Your right the X-Ray M-18 is a 4w drive car which slows the speeds down somewhat from a pan car.
The Buds car couldn't handle the speeds!!! :drunk: 

The X-Ray cars are really fast and hookup very well on carpet with no problems at all. One word to describe the car would be "SMOOTH". :thumbsup: 
Just a few hopup parts...Buds nascar body, graphit chassis, springs..etc.
I will post pictures soon.

Were using the 2 cell Lipo batteries (7.4 volts/ 950mah) with the smallest Maba brushless motor system 4200 I believe??


----------



## DynoMoHum (Sep 25, 2001)

My M18 is not driveable at full throttle with my Mamba setup. 3/4 throttle was OK, but at full throttle at or near top speed, if you turned the wheel even a tiny bit, the car started spining in circles as if it were on ice... this was on ozite with the tires that come with the kit, even after a dose of Paragon I got the same results...


----------



## patcollins (Sep 29, 2001)

The tires that come with the kit are not any good on ozite. With foams you probably will be fine, even the HPI "carpet" rubber tire is alot better.


----------



## RPM (Dec 20, 2004)

DynoMoHum said:


> My M18 is not driveable at full throttle with my Mamba setup. 3/4 throttle was OK, but at full throttle at or near top speed, if you turned the wheel even a tiny bit, the car started spining in circles as if it were on ice... this was on ozite with the tires that come with the kit, even after a dose of Paragon I got the same results...

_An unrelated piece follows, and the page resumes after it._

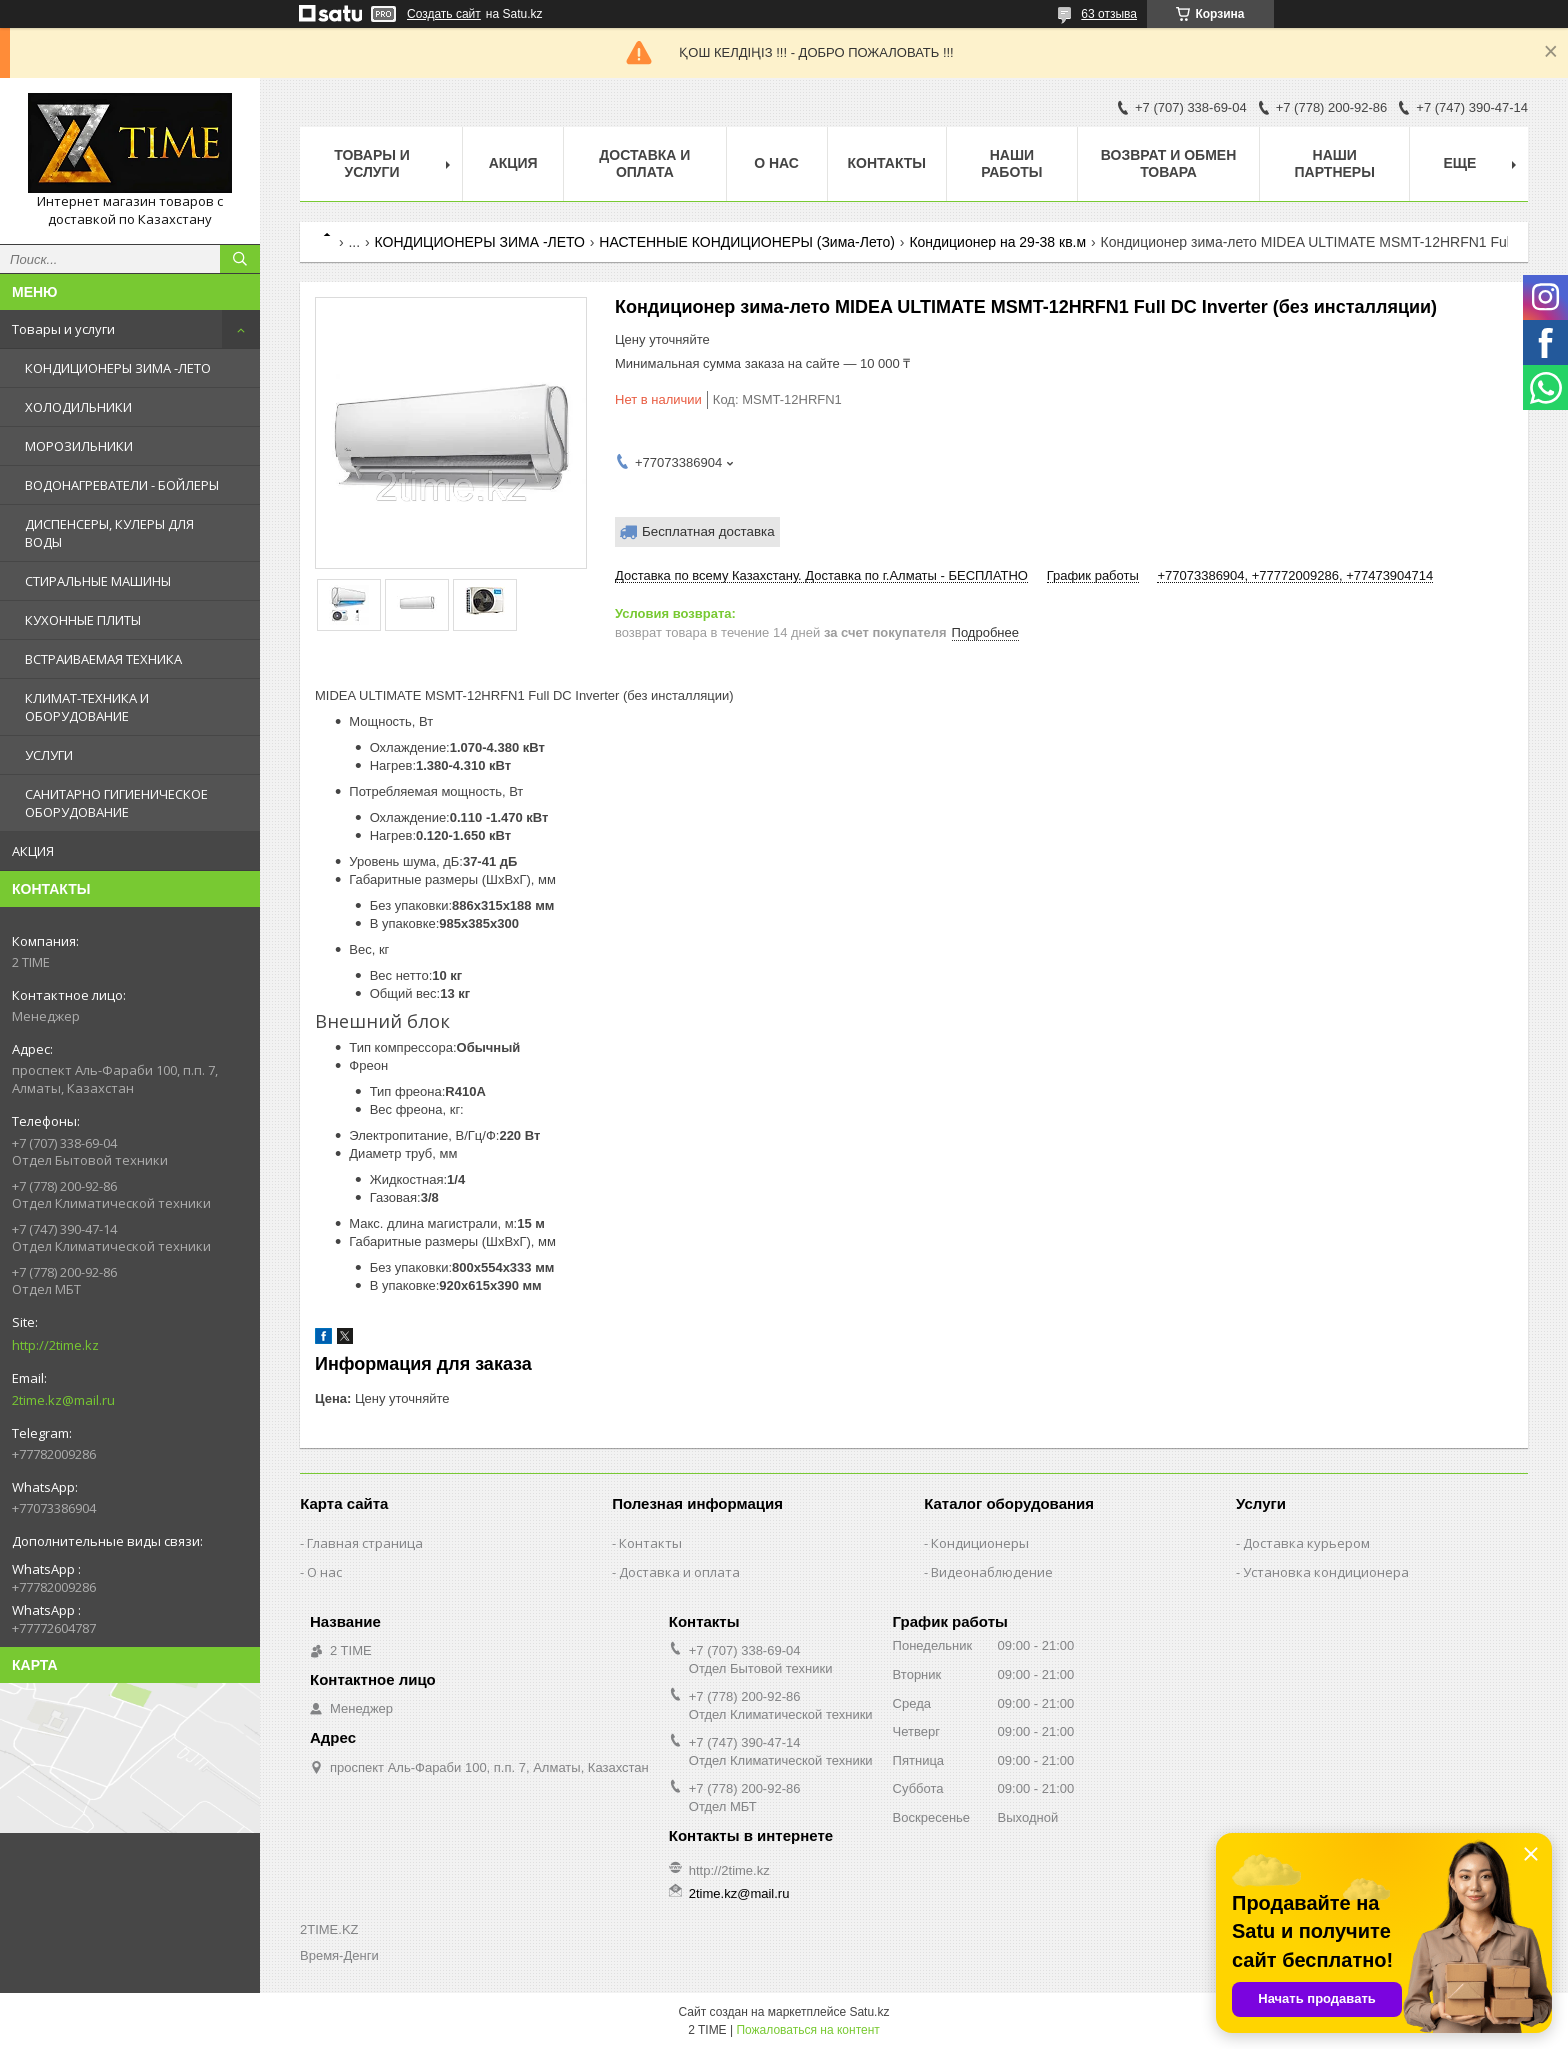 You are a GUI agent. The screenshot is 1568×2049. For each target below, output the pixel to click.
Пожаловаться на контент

Where running on carpet with foams tires...shore 45 front/ shore 40 rear
Atomic springs orange front/ yellow rears

OH and this CHASSIS!!!  
http://www.eitsrc.com/images/xgtprotop.gif

Dude! I think I need a bigger motor now!!


----------



## grunt66 (Sep 1, 2007)

I've run a old carpet pro pan car with an older ss5800 six cell and the speed was insane


----------



## hobbyten (Apr 5, 2004)

hey mike how you doing big al here. we started running 21.5 novak with a orion 3200 mah lipo and it was equal to a 13.5 4 cell. i would think the 17.5 would pick it up to the 10.5 (4300) speed. hows things going out there? we start tomorrow at bc with a practice session then off to mp for our first race of the fall. catch ya later al.


----------



## nitro4294 (Oct 15, 2004)

hobbyten said:


> hey mike how you doing big al here. we started running 21.5 novak with a orion 3200 mah lipo and it was equal to a 13.5 4 cell. i would think the 17.5 would pick it up to the 10.5 (4300) speed. hows things going out there? we start tomorrow at bc with a practice session then off to mp for our first race of the fall. catch ya later al.


I have been hearing that quite a few tracks are going to that set up. 21.5 and lipo. Haven't tried it myself but have heard a lot of good things.
I have also heard rumors that SMC(I think) is working on a single cell lipo for 12th scale and what would be 4 cell racing.
My 2 cents:wave:


----------